[tor-relays] slow relays

ronqtorrelays at risley.net ronqtorrelays at risley.net
Mon Jan 14 03:49:59 UTC 2019



> On Jan 13, 2019, at 18:03, teor <teor at riseup.net> wrote:
> 
> 
> On 14 Jan 2019, at 09:32, ronqtorrelays at risley.net wrote:
>> 
>> Thanks. I'm curious what, in the consensus, suggests that I'm too far from the Authority Servers? I don't know how to read that page; I can't even figure out what units they're using to report bandwidth.
> 
> It's a unitless amount due to scaling, but it starts as kilobytes per second.

Good to know.
> 
>> One of the relays is one hop away (via a lightly-loaded terabit switch) from the (formerly known as) Level3 tier 1 network, so should have excellent peering worldwide unless CenturyLink has degraded it since their acquisition last year. The other sits two or three hops (depending, apparently, on the phase of the moon) from the tier 1 network run by Telia.
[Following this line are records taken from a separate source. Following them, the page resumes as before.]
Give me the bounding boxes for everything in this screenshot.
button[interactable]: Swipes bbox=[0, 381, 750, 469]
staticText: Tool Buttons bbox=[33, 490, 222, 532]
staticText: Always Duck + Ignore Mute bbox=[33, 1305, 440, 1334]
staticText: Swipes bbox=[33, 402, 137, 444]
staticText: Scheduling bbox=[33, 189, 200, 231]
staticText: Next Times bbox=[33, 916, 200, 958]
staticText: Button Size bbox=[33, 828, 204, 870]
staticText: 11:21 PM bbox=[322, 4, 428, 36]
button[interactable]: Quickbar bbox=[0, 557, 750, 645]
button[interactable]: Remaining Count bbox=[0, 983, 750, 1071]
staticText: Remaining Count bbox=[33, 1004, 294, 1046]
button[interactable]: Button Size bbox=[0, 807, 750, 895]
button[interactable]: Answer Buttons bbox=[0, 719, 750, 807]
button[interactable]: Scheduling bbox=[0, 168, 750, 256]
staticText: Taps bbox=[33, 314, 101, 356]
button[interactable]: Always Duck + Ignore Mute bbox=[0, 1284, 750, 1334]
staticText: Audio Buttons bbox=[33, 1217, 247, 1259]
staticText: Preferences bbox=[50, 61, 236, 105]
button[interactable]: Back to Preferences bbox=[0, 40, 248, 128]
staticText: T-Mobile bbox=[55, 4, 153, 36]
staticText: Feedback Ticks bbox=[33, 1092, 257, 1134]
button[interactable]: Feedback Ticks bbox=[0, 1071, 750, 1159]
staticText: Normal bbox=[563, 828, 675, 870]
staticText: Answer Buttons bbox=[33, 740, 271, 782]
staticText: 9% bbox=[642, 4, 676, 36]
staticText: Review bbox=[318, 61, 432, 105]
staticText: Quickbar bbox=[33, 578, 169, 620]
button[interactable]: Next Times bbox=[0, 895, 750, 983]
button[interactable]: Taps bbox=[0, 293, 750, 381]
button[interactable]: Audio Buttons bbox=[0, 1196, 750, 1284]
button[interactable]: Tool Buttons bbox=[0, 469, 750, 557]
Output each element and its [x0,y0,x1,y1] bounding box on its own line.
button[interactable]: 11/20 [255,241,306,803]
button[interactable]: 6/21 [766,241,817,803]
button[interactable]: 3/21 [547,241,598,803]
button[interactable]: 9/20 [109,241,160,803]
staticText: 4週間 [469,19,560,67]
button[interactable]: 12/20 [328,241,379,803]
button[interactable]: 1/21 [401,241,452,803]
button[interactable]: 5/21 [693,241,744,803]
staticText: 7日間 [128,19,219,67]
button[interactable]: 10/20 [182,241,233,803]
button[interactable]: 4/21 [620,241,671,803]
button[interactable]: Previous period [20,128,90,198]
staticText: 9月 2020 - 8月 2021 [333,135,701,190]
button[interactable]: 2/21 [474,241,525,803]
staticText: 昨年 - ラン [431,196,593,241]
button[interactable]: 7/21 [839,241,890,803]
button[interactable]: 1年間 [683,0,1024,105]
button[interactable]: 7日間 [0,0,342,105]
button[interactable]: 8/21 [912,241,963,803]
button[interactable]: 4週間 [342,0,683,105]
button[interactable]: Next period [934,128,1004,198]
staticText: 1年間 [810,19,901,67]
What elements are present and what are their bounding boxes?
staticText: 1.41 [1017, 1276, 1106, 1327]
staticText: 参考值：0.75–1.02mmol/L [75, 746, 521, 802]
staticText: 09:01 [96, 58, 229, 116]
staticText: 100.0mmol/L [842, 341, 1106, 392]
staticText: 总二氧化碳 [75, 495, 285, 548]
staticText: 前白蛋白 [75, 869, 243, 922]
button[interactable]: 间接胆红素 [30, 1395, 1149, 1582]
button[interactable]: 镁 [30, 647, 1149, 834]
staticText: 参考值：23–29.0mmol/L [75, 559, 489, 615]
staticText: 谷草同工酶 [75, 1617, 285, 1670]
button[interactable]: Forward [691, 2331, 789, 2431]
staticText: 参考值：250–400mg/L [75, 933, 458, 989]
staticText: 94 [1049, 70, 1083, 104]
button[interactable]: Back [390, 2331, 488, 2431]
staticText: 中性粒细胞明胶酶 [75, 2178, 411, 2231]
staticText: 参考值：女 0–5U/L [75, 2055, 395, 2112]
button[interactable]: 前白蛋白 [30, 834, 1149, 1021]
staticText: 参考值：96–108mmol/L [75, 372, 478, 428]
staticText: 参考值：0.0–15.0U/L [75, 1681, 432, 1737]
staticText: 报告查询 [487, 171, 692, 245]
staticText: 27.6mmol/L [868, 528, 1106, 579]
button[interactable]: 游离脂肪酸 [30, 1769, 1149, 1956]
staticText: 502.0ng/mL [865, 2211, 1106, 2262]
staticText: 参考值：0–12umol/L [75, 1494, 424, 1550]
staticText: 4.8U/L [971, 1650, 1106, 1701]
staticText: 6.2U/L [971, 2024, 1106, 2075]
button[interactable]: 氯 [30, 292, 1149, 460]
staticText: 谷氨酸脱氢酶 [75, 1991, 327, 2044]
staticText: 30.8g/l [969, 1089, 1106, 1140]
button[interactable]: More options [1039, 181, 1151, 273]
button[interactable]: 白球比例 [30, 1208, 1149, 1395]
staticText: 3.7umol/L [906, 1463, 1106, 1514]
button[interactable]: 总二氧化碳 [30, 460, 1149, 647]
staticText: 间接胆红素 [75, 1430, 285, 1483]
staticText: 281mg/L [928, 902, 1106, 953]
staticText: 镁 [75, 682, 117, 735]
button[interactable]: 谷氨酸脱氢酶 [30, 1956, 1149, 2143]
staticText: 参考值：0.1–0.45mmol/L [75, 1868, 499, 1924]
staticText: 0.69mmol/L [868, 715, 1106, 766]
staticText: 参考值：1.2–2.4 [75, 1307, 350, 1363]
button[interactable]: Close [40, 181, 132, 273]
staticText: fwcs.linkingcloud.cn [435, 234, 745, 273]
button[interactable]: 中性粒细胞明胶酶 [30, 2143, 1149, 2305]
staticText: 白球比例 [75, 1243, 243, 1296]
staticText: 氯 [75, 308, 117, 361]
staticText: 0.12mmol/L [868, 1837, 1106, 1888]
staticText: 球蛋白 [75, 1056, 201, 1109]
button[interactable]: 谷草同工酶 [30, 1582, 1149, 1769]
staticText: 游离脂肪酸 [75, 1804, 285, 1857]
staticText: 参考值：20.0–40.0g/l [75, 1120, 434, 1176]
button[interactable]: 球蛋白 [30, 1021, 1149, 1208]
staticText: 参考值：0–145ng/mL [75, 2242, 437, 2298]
So, at least with my limited understanding of internet topography, they should both be topologically close to most hosts worldwide.
> 
> So your guards have slightly lower than average utilisation:
> 1 Mbps / 5.1 Mbps = 20%
> 1.2 Mbps / 7.4 Mbps = 16%
> 
> I wouldn't worry about it too much.

Okay, I'll try to lose the inferiority complex around my bandwidth usage. Mostly trying to make sure I wasn't doing anything silly that was causing my surplus bandwidth to go to waste.
> 
> On 14 Jan 2019, at 09:49, niftybunny <abuse at to-surf-and-protect.net> wrote:
> 
>> If you really want to know how much Tor will give you, run it as an Exit. Tor will love you and gives you every bit of traffic it has. Please don’t do this from home or if you are not sure what you are doing etc . (insert big fat disclaimer) 

Unfortunately, I can't do an exit at either of these sites. I'm actively working to line up a site that will support an exit.

Thanks to you both for the information.